When I ask parents why they would want to tell their children something that they know isn’t true, they usually tell me that having their children believe nice-sounding things is amusing to them. It seems to me that it’s a split between:

  • pride: knowing something that the children don’t know
  • deception: making children think that the world is nicer than it really is
  • manipulation: tricking children into “being good” by appealing to material goods (easy), instead of presenting reasons and articulating a full-blown theistic worldview that grounds morality as part of the design of the Creator (hard)

I am a former camp counselor and teacher. When I was in my teens, I worked with children of all different ages from 3-12 as well as with developmentally delayed adults – mostly teaching them sports, games, math, logic and other useful things. I always treated the children with respect, because in my mind, these were all future Airborne Rangers, future submarine drivers, future diplomats/CIA spies, future software engineers, future Congressman, future cryptographers, future nurses, future doctors, etc. And what I found is that although children like it when they are allowed to be childish, they also like it when you talk to them like adults and treat them like a smaller version of you. They understand treating them like a to-be grown-up as a form of respect. Young men especially love to be trusted with big responsibilities.

I looked at each child and thought to myself, “this is how football players look at age 8” or “this person could be my boss one day”. And guess what? They really like being treated with respect, and they really like it when people tell them what to expect in the future. They like understanding what school will be like, what work will be like, how to make money, how cars work, what going to the airport and flying on a plane is like, and how to write computer programs. And when you lie to them about anything, it undermines their trust in you for everything. I’m not saying that it’s wrong to proportion rewards to good behavior, I’m saying that it’s wrong to tie rewards  to a myth which will eventually be exposed.

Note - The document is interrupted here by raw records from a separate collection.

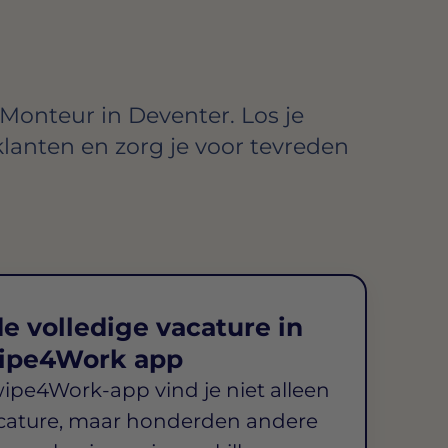
 Monteur in Deventer. Los je
klanten en zorg je voor tevreden
e volledige vacature in
ipe4Work app
wipe4Work-app vind je niet alleen
cature, maar honderden andere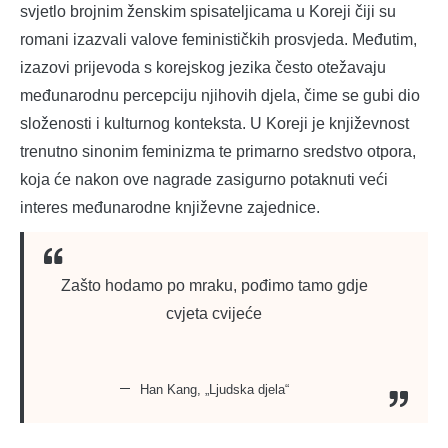
svjetlo brojnim ženskim spisateljicama u Koreji čiji su
romani izazvali valove feminističkih prosvjeda. Međutim,
izazovi prijevoda s korejskog jezika često otežavaju
međunarodnu percepciju njihovih djela, čime se gubi dio
složenosti i kulturnog konteksta. U Koreji je književnost
trenutno sinonim feminizma te primarno sredstvo otpora,
koja će nakon ove nagrade zasigurno potaknuti veći
interes međunarodne književne zajednice.
Zašto hodamo po mraku, pođimo tamo gdje
cvjeta cvijeće
Han Kang, „Ljudska djela“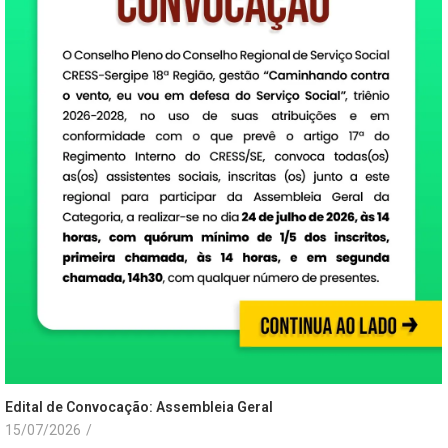
Edital de Convocação: Assembleia Geral
15/07/2026
/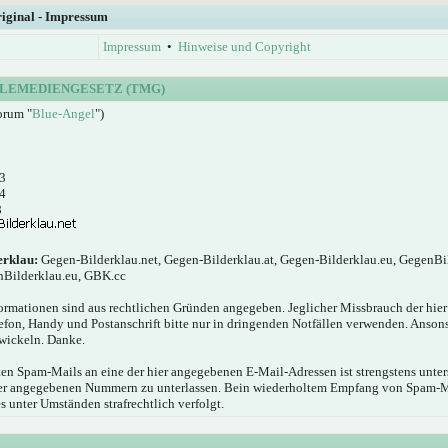
riginal - Impressum
Impressum
•
Hinweise und Copyright
LEMEDIENGESETZ (TMG)
orum "
Blue-Angel
")
3
4
8
erklau:
Gegen-Bilderklau.net, Gegen-Bilderklau.at, Gegen-Bilderklau.eu, GegenBi
nBilderklau.eu, GBK.cc
ormationen sind aus rechtlichen Gründen angegeben. Jeglicher Missbrauch der hie
elefon, Handy und Postanschrift bitte nur in dringenden Notfällen verwenden. Anson
wickeln. Danke.
n Spam-Mails an eine der hier angegebenen E-Mail-Adressen ist strengstens unters
hier angegebenen Nummern zu unterlassen. Bein wiederholtem Empfang von Spam-
s unter Umständen strafrechtlich verfolgt.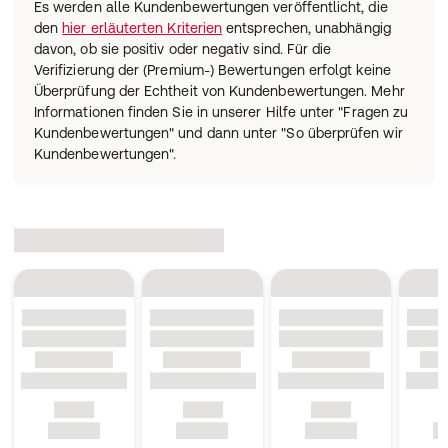
Es werden alle Kundenbewertungen veröffentlicht, die
den
hier erläuterten Kriterien
entsprechen, unabhängig
davon, ob sie positiv oder negativ sind. Für die
Verifizierung der (Premium-) Bewertungen erfolgt keine
Überprüfung der Echtheit von Kundenbewertungen. Mehr
Informationen finden Sie in unserer Hilfe unter "Fragen zu
Kundenbewertungen" und dann unter "So überprüfen wir
Kundenbewertungen".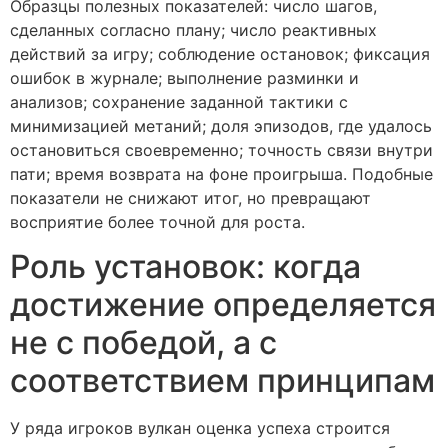
Образцы полезных показателей: число шагов,
сделанных согласно плану; число реактивных
действий за игру; соблюдение остановок; фиксация
ошибок в журнале; выполнение разминки и
анализов; сохранение заданной тактики с
минимизацией метаний; доля эпизодов, где удалось
остановиться своевременно; точность связи внутри
пати; время возврата на фоне проигрыша. Подобные
показатели не снижают итог, но превращают
восприятие более точной для роста.
Роль установок: когда
достижение определяется
не с победой, а с
соответствием принципам
У ряда игроков вулкан оценка успеха строится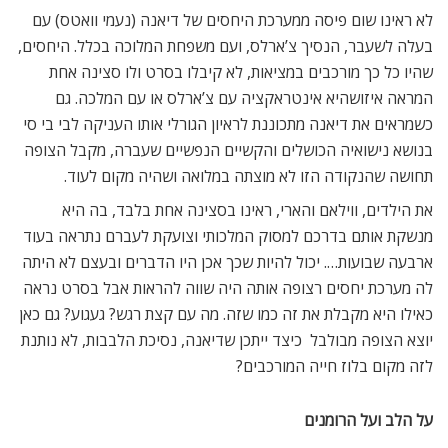
לא ראינו שום פיסה ממערכת היחסים של דיאנה (נעמי וואטס) עם
בעלה לשעבר, הנסיך צ’ארלס, ועם משפחת המלוכה בכלל. היחסים,
שהיו כל כך מורכבים במציאות, לא קיבלו בסרט ולו סצינה אחת
המראה איזושהיא אינטראקציה עם צ’ארלס או עם המלכה. גם
כשמראים את דיאנה מתכוננת לראיון הגורלי אותו העניקה לבי בי סי
בנושא נישואיה הכושלים והקשיים הנפשיים שעברה, מקבל הצופה
תחושה שהנקודה הזו לא מוצתה במלואה ושהיה מקום לעוד.
את הילדים, ווילאם והארי, ראינו בסצינה אחת בלבד, בה היא
מנשקת אותם בדרכם למסוק המלכותי וצועקת לעברם נתראה בעוד
ארבעה שבועות…. יכול להיות שכך אכן היו הדברים ובעצם לא היתה
לה מערכת יחסים רצופה אותה היה שווה להראות אבל בסרט נראה
כאילו היא מקבלת את זה כמו שזה. מה עם קצת רגש? געגוע? גם כאן
יוצא הצופה מבולבל  כיצד ייתכן שדיאנה, נסיכת הלבבות, לא נותנת
לזה מקום בלוז חייה המורכבים?
על הלב ועל הרומנים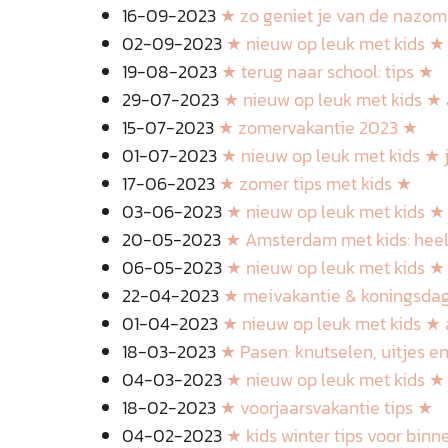
16-09-2023
★ zo geniet je van de nazom
02-09-2023
★ nieuw op leuk met kids 
19-08-2023
★ terug naar school: tips ★
29-07-2023
★ nieuw op leuk met kids ★
15-07-2023
★ zomervakantie 2023 ★
01-07-2023
★ nieuw op leuk met kids ★ j
17-06-2023
★ zomer tips met kids ★
03-06-2023
★ nieuw op leuk met kids ★ 
20-05-2023
★ Amsterdam met kids: heel
06-05-2023
★ nieuw op leuk met kids ★
22-04-2023
★ meivakantie & koningsdag
01-04-2023
★ nieuw op leuk met kids ★ 
18-03-2023
★ Pasen: knutselen, uitjes e
04-03-2023
★ nieuw op leuk met kids ★
18-02-2023
★ voorjaarsvakantie tips ★
04-02-2023
★ kids winter tips voor bin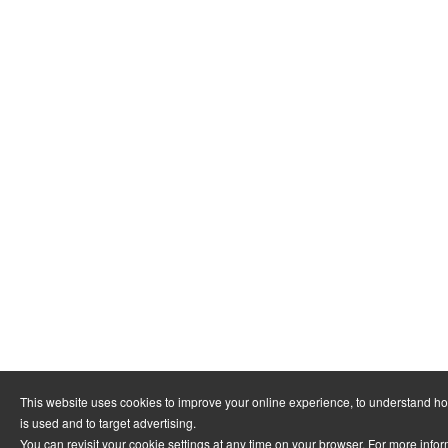
This website uses cookies to improve your online experience, to understand h
is used and to target advertising.
You can revisit your cookie settings at any time on your browser. For more info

Just this week I was busy scheming with some Christian college students about their future jobs and what they should be learning and doing in order to be successful while still having a ministry. Why not treat children and young adults like that? Why not give them good advice and do things together with them and build them up with resources so that they can achieve? They are not your pets, they are not there to amuse you. They work for God – just like you. You both have the same boss, and the same job. You have a responsibility to act in a way that will help them to achieve goals, be effective and be influential.